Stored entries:
-*-*-

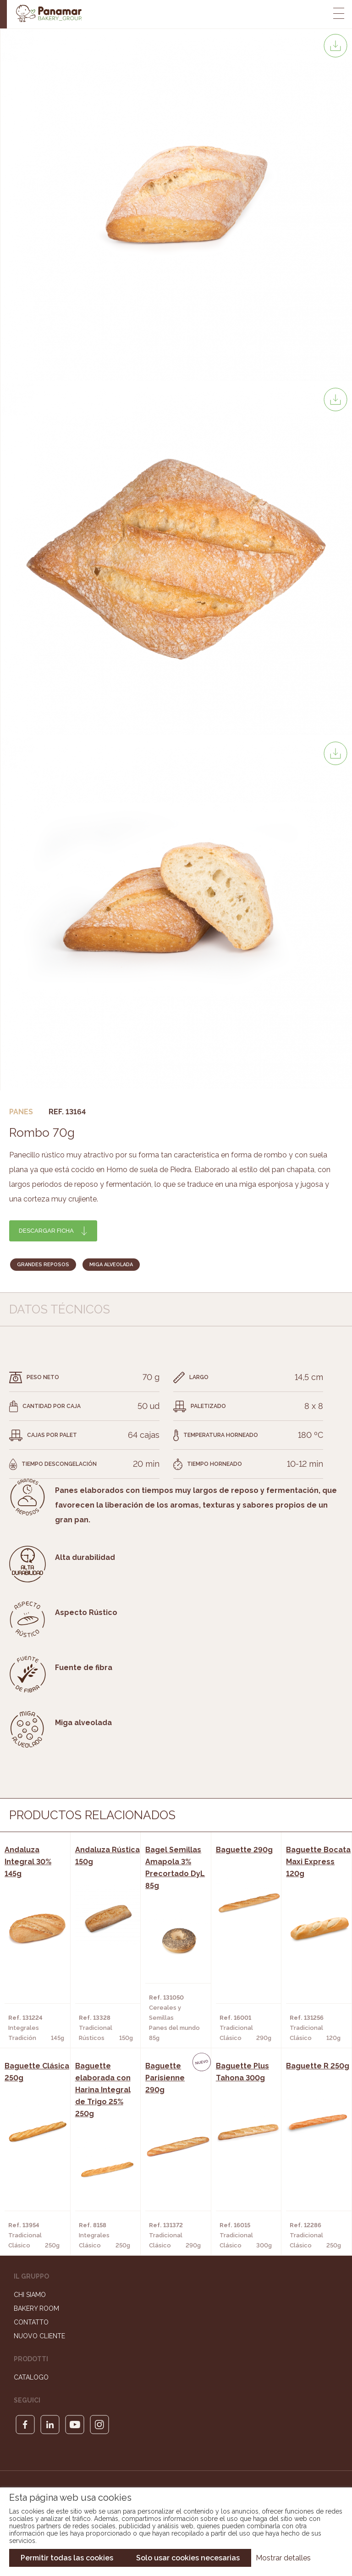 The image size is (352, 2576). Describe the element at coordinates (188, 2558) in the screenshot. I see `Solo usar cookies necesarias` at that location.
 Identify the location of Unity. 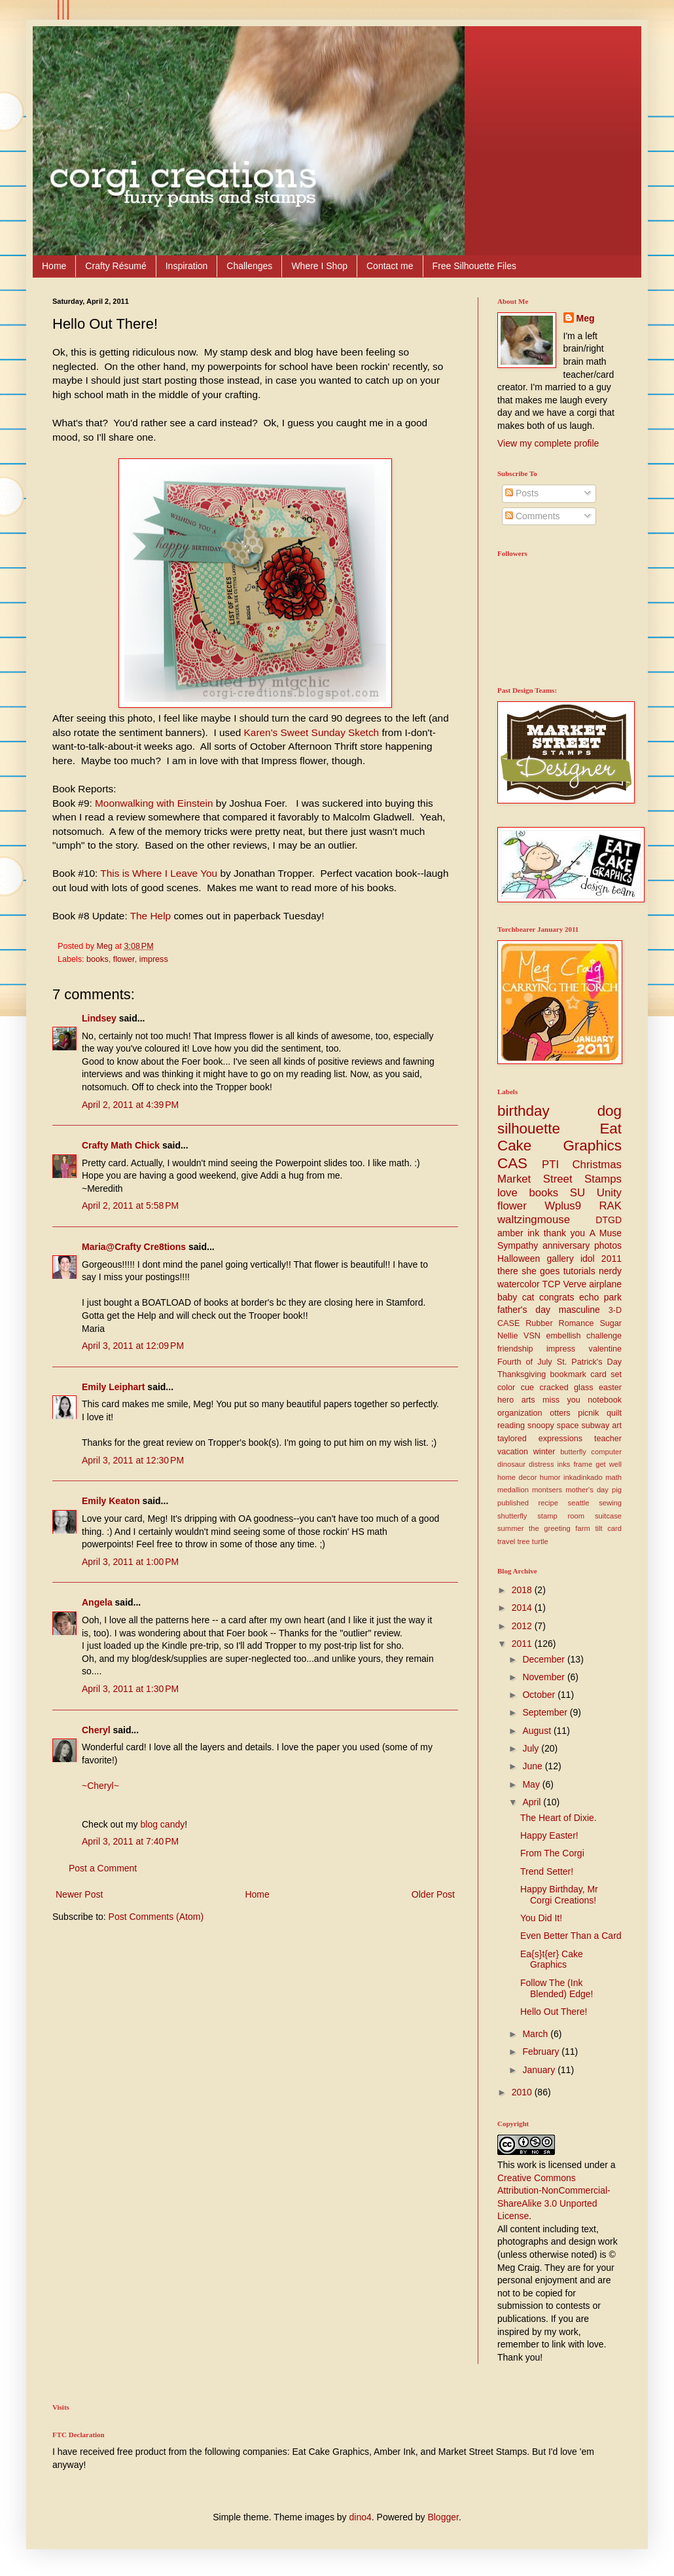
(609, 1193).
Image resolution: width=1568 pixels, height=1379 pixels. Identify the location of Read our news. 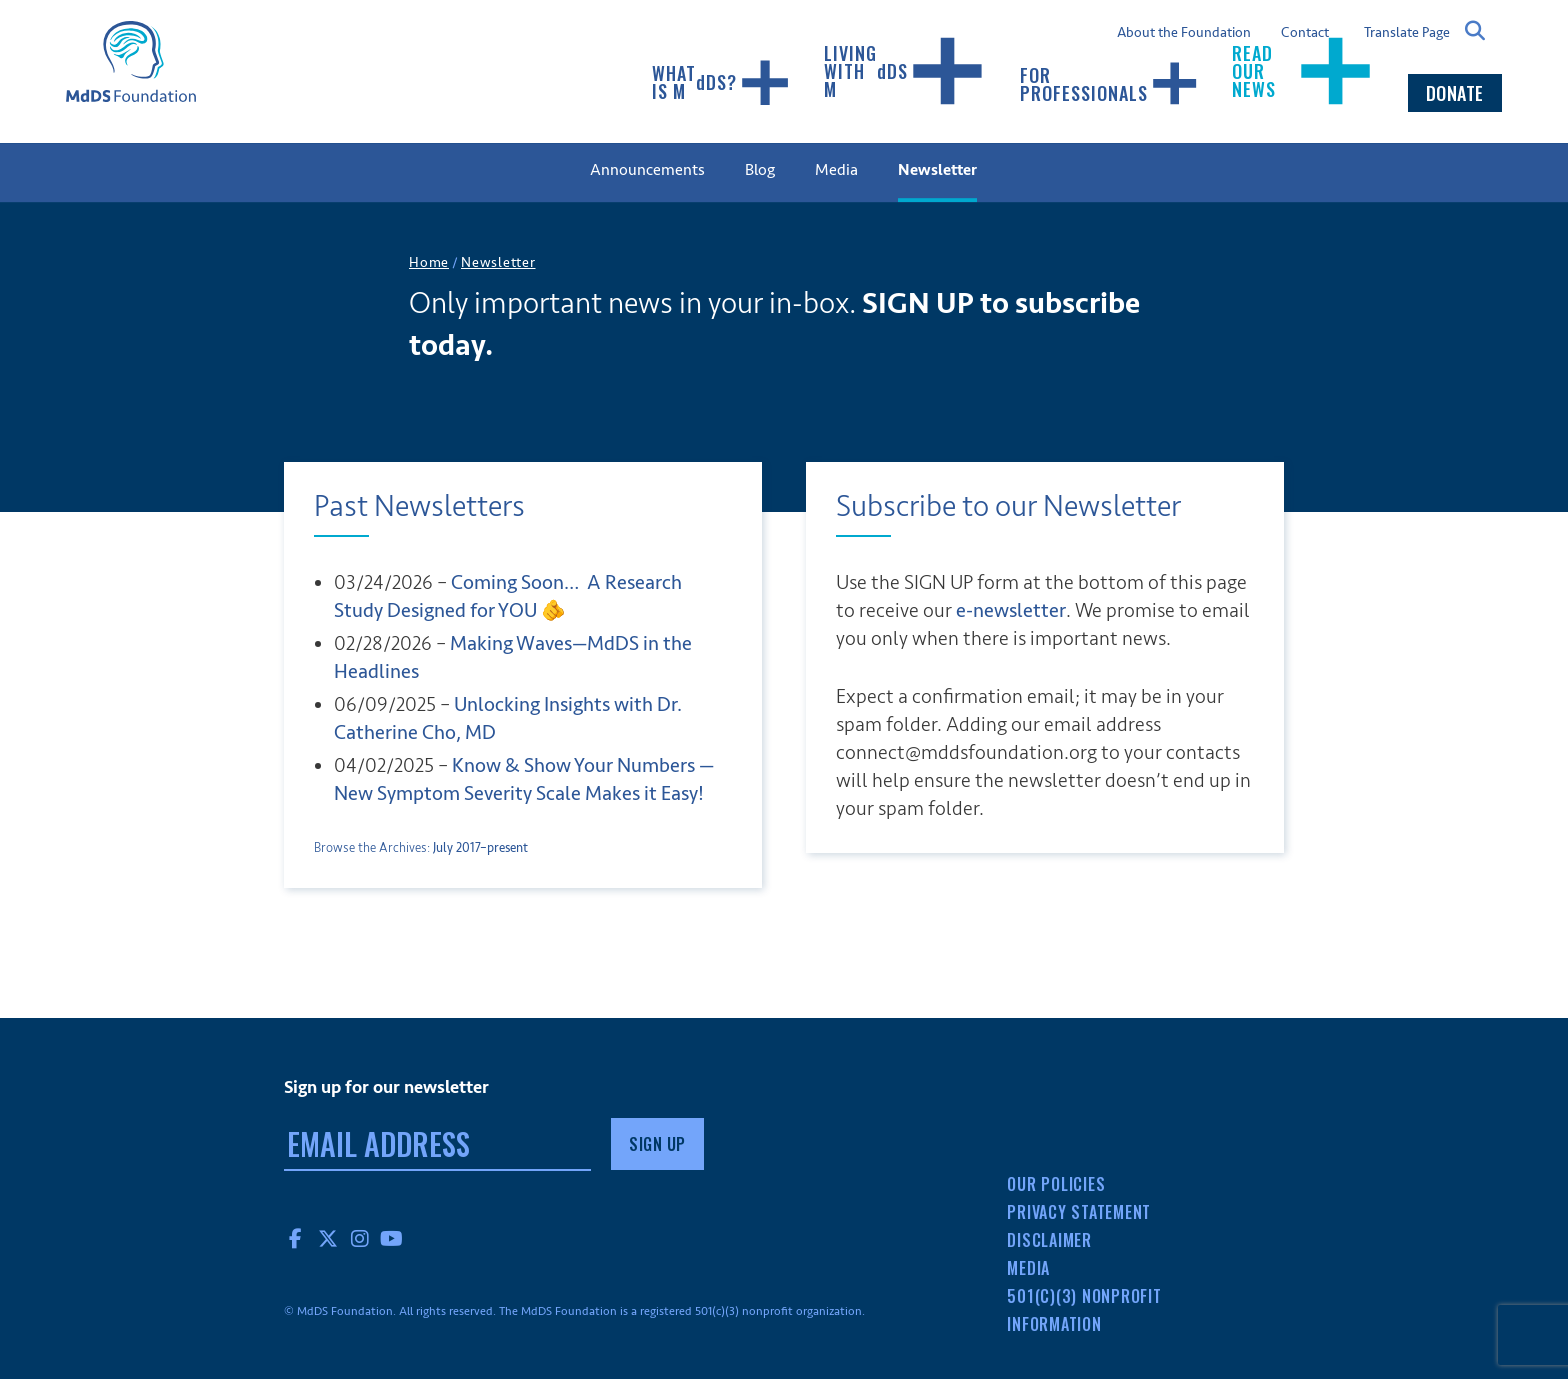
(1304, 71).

-*-*-

* WHAT YOU SHOULD DO
What you return must match, line for line, the records from the line containing "Identify the location of Unity." through their end, with both ends included and no pictures.

* SOLUTION TO THE PROBLEM
 Identify the location of Unity. 
(609, 1193).
Image resolution: width=1568 pixels, height=1379 pixels. Identify the location of Read our news. 
(1304, 71).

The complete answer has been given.